▶ _Task instructions_: The result should be a full, exact repeat of the entries, free of pictures.

Data shown below:

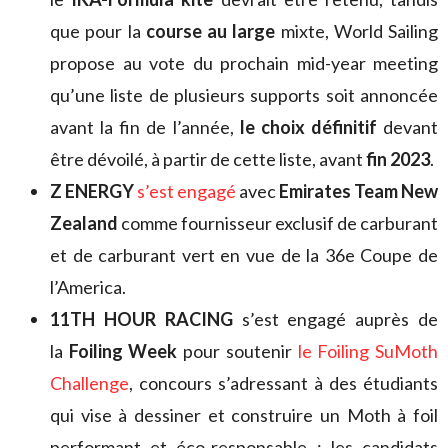
que pour la
course au large
mixte, World Sailing
propose au vote du prochain mid-year meeting
qu’une liste de plusieurs supports soit annoncée
avant la fin de l’année,
le choix définitif
devant
être dévoilé, à partir de cette liste, avant
fin 2023
.
Z ENERGY
s’est engagé
avec
Emirates Team New
Zealand
comme fournisseur exclusif de carburant
et de carburant vert en vue de la 36e Coupe de
l’America.
11TH HOUR RACING
s’est engagé auprès de
la
Foiling Week
pour soutenir
le Foiling SuMoth
Challenge
, concours s’adressant à des étudiants
qui vise à dessiner et construire un Moth à foil
performant et éco-responsable ; les candidats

End of Data shown.

▶ _Answer to the problem_:
que pour la
course au large
mixte, World Sailing
propose au vote du prochain mid-year meeting
qu’une liste de plusieurs supports soit annoncée
avant la fin de l’année,
le choix définitif
devant
être dévoilé, à partir de cette liste, avant
fin 2023
.
Z ENERGY
s’est engagé
avec
Emirates Team New
Zealand
comme fournisseur exclusif de carburant
et de carburant vert en vue de la 36e Coupe de
l’America.
11TH HOUR RACING
s’est engagé auprès de
la
Foiling Week
pour soutenir
le Foiling SuMoth
Challenge
, concours s’adressant à des étudiants
qui vise à dessiner et construire un Moth à foil
performant et éco-responsable ; les candidats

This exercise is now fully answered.